Menurut Tortorella (2005), “Kepedulian pelanggan adalah tentang apakah mereka dapat mengakses pelayanan yang mereka beli ketika mereka menginginkannya”. Pelanggan memperhatikan apakah mereka dapat melakukan transaksi secara lengkap tanpa gangguan, apakah mereka dapat menutup transaksi ketika mereka sudah selesai. Pelanggan memperhatikan apakah mutu dari transaksi memenuhi harapan mereka kapan saja transaksi terjadi. Semua hal tersebut merupakan kehandalan yang bersinggungan dengan jasa, berfungsi sebagai layanan sepanjang waktu yang ditawarkan oleh penyedia jasa. Kesimpulannya, sekali suatu jasa layanan ditawarkan, kehandalan kesepakatan layanan dengan “sukses penyerahan berulang” merupakan suatu pengalaman kehandalan yang perlu dipertahankan.

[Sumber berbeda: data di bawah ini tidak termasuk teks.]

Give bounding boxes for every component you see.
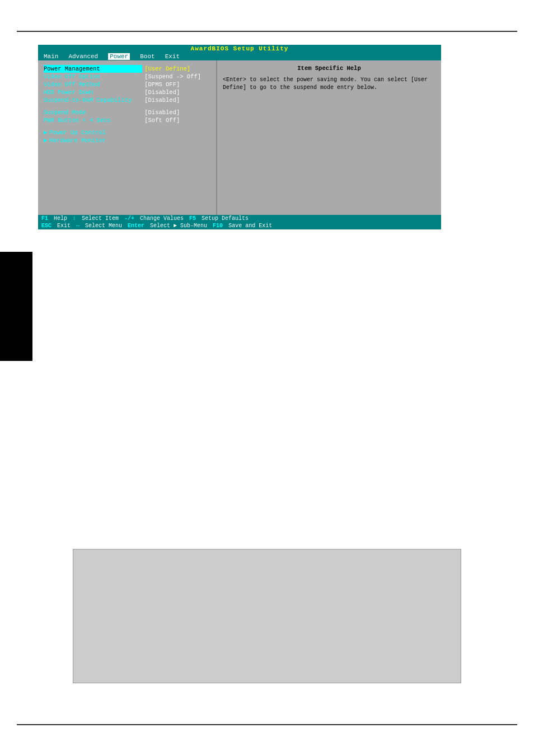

Menurut Tortorella (2005), “Kehandalan merupakan salah satu faktor yang penting untuk mempertahankan bisnis jasa.” Produk atau jasa yang tidak dapat menjangkau lebih dari standar kehandalan akan hilang dari pasar, terutama dalam iklim persaingan sekarang. Dalam upaya mencapai tingkat kehandalan, diperlukan suatu pendekatan kepada pelanggan. Dalam komunikasi, energi, ruang, pertahanan, transportasi, dan obat/kedokteran, kehandalan menjadi suatu hak milik yang tertinggi. Tanpa kehandalan dalam produk dan jasa tersebut, pelanggan akan meninggalkannya. Kehandalan mencerminkan jasa layanan dari penyedia berupa "kemampuan untuk melaksanakan jasa layanan yang dapat dipercaya dan teliti". Kehandalan meliputi "melakukan dengan benar saat pertama kali", yang merupakan salah satu komponen yang paling utama dari jasa layanan pelanggan. Kehandalan juga meluas untuk menyediakan jasa layanan seperti dan ketika dijanjikan dan mempertahankan bebas dari kesalahan.

(17)

Fornell et al. (1996) menyatakan bahwa “kepuasan konsumen secara menyeluruh adalah hasil evaluasi dari pengalaman konsumsi sekarang yang berasal dari kehandalan dan standarisasi pelayanan”.

II.4. Teori Tentang Etos Kerja II.4.1. Pengertian Etos Kerja

Istilah Inggris ethos diartikan sebagai watak atau semangat fundamental suatu budaya, berbagai ungkapan yang menunjukkan kepercayaan, kebiasaan, atau perilaku suatu kelompok masyarakat. Jadi etos kerja berkaitan erat dengan budaya kerja. Sebagai dimensi budaya, keberadaan etos kerja dapat diukur dengan tinggi rendah, kuat (keras) atau lemah.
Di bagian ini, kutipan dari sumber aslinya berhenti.